TASK REQUIREMENTS: Please print every record below exactly as it appears.

TASK DATA:
=====
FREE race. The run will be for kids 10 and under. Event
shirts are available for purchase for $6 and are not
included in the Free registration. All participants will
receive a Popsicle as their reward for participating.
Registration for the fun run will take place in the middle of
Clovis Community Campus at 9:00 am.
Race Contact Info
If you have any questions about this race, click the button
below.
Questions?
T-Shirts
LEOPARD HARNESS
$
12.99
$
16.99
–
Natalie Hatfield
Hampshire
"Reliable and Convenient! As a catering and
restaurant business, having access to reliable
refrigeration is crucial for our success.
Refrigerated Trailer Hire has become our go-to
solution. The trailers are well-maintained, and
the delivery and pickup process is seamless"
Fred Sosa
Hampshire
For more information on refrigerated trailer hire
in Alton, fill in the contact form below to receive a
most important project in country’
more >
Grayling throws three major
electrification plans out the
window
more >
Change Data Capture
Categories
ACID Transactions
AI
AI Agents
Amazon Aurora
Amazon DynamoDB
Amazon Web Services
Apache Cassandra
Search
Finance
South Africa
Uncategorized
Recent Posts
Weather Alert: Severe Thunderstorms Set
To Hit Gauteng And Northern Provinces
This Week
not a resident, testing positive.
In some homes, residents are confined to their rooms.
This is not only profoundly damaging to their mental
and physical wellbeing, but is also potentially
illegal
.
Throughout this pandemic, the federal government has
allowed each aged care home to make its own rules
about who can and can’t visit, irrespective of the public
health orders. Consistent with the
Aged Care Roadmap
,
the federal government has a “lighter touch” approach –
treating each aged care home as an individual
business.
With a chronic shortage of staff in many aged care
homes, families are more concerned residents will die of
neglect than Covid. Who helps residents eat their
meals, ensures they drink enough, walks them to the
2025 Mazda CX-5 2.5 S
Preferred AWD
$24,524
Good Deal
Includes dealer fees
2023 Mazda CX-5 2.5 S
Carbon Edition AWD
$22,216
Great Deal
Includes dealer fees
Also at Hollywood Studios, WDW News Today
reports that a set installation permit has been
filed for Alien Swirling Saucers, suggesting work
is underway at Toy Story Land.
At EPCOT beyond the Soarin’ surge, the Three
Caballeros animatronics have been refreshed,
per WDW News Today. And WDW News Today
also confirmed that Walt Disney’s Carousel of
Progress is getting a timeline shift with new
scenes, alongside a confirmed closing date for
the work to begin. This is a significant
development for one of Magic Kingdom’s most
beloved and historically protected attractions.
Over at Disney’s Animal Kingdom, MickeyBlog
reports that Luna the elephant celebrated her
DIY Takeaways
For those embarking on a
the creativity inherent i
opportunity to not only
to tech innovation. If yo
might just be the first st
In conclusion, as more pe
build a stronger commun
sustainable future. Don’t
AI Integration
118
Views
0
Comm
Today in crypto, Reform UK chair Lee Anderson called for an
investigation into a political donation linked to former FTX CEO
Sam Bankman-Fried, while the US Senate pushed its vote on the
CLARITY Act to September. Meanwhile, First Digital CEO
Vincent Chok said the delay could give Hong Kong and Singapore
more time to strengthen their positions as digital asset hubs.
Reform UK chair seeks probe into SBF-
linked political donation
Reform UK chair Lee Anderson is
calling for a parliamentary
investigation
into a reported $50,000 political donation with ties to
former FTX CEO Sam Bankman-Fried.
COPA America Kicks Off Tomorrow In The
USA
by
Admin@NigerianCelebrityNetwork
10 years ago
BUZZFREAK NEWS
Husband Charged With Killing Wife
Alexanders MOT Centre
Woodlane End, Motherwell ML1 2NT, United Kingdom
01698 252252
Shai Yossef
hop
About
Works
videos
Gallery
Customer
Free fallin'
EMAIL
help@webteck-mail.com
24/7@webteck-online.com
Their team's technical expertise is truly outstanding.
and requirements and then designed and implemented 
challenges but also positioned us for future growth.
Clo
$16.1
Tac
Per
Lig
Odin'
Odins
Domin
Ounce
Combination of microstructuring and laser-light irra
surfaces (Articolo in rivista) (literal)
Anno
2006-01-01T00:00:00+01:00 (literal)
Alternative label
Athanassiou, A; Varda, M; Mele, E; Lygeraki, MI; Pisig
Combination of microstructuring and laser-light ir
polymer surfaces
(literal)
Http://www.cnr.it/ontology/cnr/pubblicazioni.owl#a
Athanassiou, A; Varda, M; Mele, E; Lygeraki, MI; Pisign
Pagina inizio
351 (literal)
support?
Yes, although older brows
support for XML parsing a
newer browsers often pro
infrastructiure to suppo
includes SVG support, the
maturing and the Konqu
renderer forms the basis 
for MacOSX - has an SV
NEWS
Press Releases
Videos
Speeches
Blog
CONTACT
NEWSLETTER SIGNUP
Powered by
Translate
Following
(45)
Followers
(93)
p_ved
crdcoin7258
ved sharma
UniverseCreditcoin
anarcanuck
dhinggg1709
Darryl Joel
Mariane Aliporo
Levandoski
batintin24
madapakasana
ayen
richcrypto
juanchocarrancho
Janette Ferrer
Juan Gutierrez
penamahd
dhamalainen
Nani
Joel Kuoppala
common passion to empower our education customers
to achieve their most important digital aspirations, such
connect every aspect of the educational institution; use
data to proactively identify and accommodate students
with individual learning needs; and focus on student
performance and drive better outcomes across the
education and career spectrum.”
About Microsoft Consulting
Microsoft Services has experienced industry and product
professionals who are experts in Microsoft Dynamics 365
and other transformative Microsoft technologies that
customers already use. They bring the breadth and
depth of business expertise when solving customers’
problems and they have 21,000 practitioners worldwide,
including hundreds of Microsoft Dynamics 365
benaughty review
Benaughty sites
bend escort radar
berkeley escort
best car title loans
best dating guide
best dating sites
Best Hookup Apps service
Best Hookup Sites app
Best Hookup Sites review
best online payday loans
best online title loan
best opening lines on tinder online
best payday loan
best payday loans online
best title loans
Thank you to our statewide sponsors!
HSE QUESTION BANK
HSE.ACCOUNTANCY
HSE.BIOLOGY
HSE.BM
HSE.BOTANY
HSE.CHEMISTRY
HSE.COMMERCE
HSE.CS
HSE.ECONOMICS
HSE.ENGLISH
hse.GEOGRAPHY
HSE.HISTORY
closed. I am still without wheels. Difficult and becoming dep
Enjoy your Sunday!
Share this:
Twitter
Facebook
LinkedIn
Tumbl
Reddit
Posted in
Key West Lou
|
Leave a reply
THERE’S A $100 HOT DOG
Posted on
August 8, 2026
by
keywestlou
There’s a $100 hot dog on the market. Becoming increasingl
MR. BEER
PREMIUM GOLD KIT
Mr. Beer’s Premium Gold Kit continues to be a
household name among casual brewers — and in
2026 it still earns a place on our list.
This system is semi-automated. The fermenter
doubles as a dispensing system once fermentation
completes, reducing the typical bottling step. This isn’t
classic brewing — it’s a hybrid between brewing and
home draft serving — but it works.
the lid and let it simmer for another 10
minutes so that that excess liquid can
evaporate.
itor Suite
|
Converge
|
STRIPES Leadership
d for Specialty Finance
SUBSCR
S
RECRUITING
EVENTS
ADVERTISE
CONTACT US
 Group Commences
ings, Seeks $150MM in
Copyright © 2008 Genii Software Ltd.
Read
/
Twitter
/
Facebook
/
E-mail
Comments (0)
=====
SOLUTION FOR THIS EXERCISE:
FREE race. The run will be for kids 10 and under. Event
shirts are available for purchase for $6 and are not
included in the Free registration. All participants will
receive a Popsicle as their reward for participating.
Registration for the fun run will take place in the middle of
Clovis Community Campus at 9:00 am.
Race Contact Info
If you have any questions about this race, click the button
below.
Questions?
T-Shirts
LEOPARD HARNESS
$
12.99
$
16.99
–
Natalie Hatfield
Hampshire
"Reliable and Convenient! As a catering and
restaurant business, having access to reliable
refrigeration is crucial for our success.
Refrigerated Trailer Hire has become our go-to
solution. The trailers are well-maintained, and
the delivery and pickup process is seamless"
Fred Sosa
Hampshire
For more information on refrigerated trailer hire
in Alton, fill in the contact form below to receive a
most important project in country’
more >
Grayling throws three major
electrification plans out the
window
more >
Change Data Capture
Categories
ACID Transactions
AI
AI Agents
Amazon Aurora
Amazon DynamoDB
Amazon Web Services
Apache Cassandra
Search
Finance
South Africa
Uncategorized
Recent Posts
Weather Alert: Severe Thunderstorms Set
To Hit Gauteng And Northern Provinces
This Week
not a resident, testing positive.
In some homes, residents are confined to their rooms.
This is not only profoundly damaging to their mental
and physical wellbeing, but is also potentially
illegal
.
Throughout this pandemic, the federal government has
allowed each aged care home to make its own rules
about who can and can’t visit, irrespective of the public
health orders. Consistent with the
Aged Care Roadmap
,
the federal government has a “lighter touch” approach –
treating each aged care home as an individual
business.
With a chronic shortage of staff in many aged care
homes, families are more concerned residents will die of
neglect than Covid. Who helps residents eat their
meals, ensures they drink enough, walks them to the
2025 Mazda CX-5 2.5 S
Preferred AWD
$24,524
Good Deal
Includes dealer fees
2023 Mazda CX-5 2.5 S
Carbon Edition AWD
$22,216
Great Deal
Includes dealer fees
Also at Hollywood Studios, WDW News Today
reports that a set installation permit has been
filed for Alien Swirling Saucers, suggesting work
is underway at Toy Story Land.
At EPCOT beyond the Soarin’ surge, the Three
Caballeros animatronics have been refreshed,
per WDW News Today. And WDW News Today
also confirmed that Walt Disney’s Carousel of
Progress is getting a timeline shift with new
scenes, alongside a confirmed closing date for
the work to begin. This is a significant
development for one of Magic Kingdom’s most
beloved and historically protected attractions.
Over at Disney’s Animal Kingdom, MickeyBlog
reports that Luna the elephant celebrated her
DIY Takeaways
For those embarking on a
the creativity inherent i
opportunity to not only
to tech innovation. If yo
might just be the first st
In conclusion, as more pe
build a stronger commun
sustainable future. Don’t
AI Integration
118
Views
0
Comm
Today in crypto, Reform UK chair Lee Anderson called for an
investigation into a political donation linked to former FTX CEO
Sam Bankman-Fried, while the US Senate pushed its vote on the
CLARITY Act to September. Meanwhile, First Digital CEO
Vincent Chok said the delay could give Hong Kong and Singapore
more time to strengthen their positions as digital asset hubs.
Reform UK chair seeks probe into SBF-
linked political donation
Reform UK chair Lee Anderson is
calling for a parliamentary
investigation
into a reported $50,000 political donation with ties to
former FTX CEO Sam Bankman-Fried.
COPA America Kicks Off Tomorrow In The
USA
by
Admin@NigerianCelebrityNetwork
10 years ago
BUZZFREAK NEWS
Husband Charged With Killing Wife
Alexanders MOT Centre
Woodlane End, Motherwell ML1 2NT, United Kingdom
01698 252252
Shai Yossef
hop
About
Works
videos
Gallery
Customer
Free fallin'
EMAIL
help@webteck-mail.com
24/7@webteck-online.com
Their team's technical expertise is truly outstanding.
and requirements and then designed and implemented 
challenges but also positioned us for future growth.
Clo
$16.1
Tac
Per
Lig
Odin'
Odins
Domin
Ounce
Combination of microstructuring and laser-light irra
surfaces (Articolo in rivista) (literal)
Anno
2006-01-01T00:00:00+01:00 (literal)
Alternative label
Athanassiou, A; Varda, M; Mele, E; Lygeraki, MI; Pisig
Combination of microstructuring and laser-light ir
polymer surfaces
(literal)
Http://www.cnr.it/ontology/cnr/pubblicazioni.owl#a
Athanassiou, A; Varda, M; Mele, E; Lygeraki, MI; Pisign
Pagina inizio
351 (literal)
support?
Yes, although older brows
support for XML parsing a
newer browsers often pro
infrastructiure to suppo
includes SVG support, the
maturing and the Konqu
renderer forms the basis 
for MacOSX - has an SV
NEWS
Press Releases
Videos
Speeches
Blog
CONTACT
NEWSLETTER SIGNUP
Powered by
Translate
Following
(45)
Followers
(93)
p_ved
crdcoin7258
ved sharma
UniverseCreditcoin
anarcanuck
dhinggg1709
Darryl Joel
Mariane Aliporo
Levandoski
batintin24
madapakasana
ayen
richcrypto
juanchocarrancho
Janette Ferrer
Juan Gutierrez
penamahd
dhamalainen
Nani
Joel Kuoppala
common passion to empower our education customers
to achieve their most important digital aspirations, such
connect every aspect of the educational institution; use
data to proactively identify and accommodate students
with individual learning needs; and focus on student
performance and drive better outcomes across the
education and career spectrum.”
About Microsoft Consulting
Microsoft Services has experienced industry and product
professionals who are experts in Microsoft Dynamics 365
and other transformative Microsoft technologies that
customers already use. They bring the breadth and
depth of business expertise when solving customers’
problems and they have 21,000 practitioners worldwide,
including hundreds of Microsoft Dynamics 365
benaughty review
Benaughty sites
bend escort radar
berkeley escort
best car title loans
best dating guide
best dating sites
Best Hookup Apps service
Best Hookup Sites app
Best Hookup Sites review
best online payday loans
best online title loan
best opening lines on tinder online
best payday loan
best payday loans online
best title loans
Thank you to our statewide sponsors!
HSE QUESTION BANK
HSE.ACCOUNTANCY
HSE.BIOLOGY
HSE.BM
HSE.BOTANY
HSE.CHEMISTRY
HSE.COMMERCE
HSE.CS
HSE.ECONOMICS
HSE.ENGLISH
hse.GEOGRAPHY
HSE.HISTORY
closed. I am still without wheels. Difficult and becoming dep
Enjoy your Sunday!
Share this:
Twitter
Facebook
LinkedIn
Tumbl
Reddit
Posted in
Key West Lou
|
Leave a reply
THERE’S A $100 HOT DOG
Posted on
August 8, 2026
by
keywestlou
There’s a $100 hot dog on the market. Becoming increasingl
MR. BEER
PREMIUM GOLD KIT
Mr. Beer’s Premium Gold Kit continues to be a
household name among casual brewers — and in
2026 it still earns a place on our list.
This system is semi-automated. The fermenter
doubles as a dispensing system once fermentation
completes, reducing the typical bottling step. This isn’t
classic brewing — it’s a hybrid between brewing and
home draft serving — but it works.
the lid and let it simmer for another 10
minutes so that that excess liquid can
evaporate.
itor Suite
|
Converge
|
STRIPES Leadership
d for Specialty Finance
SUBSCR
S
RECRUITING
EVENTS
ADVERTISE
CONTACT US
 Group Commences
ings, Seeks $150MM in
Copyright © 2008 Genii Software Ltd.
Read
/
Twitter
/
Facebook
/
E-mail
Comments (0)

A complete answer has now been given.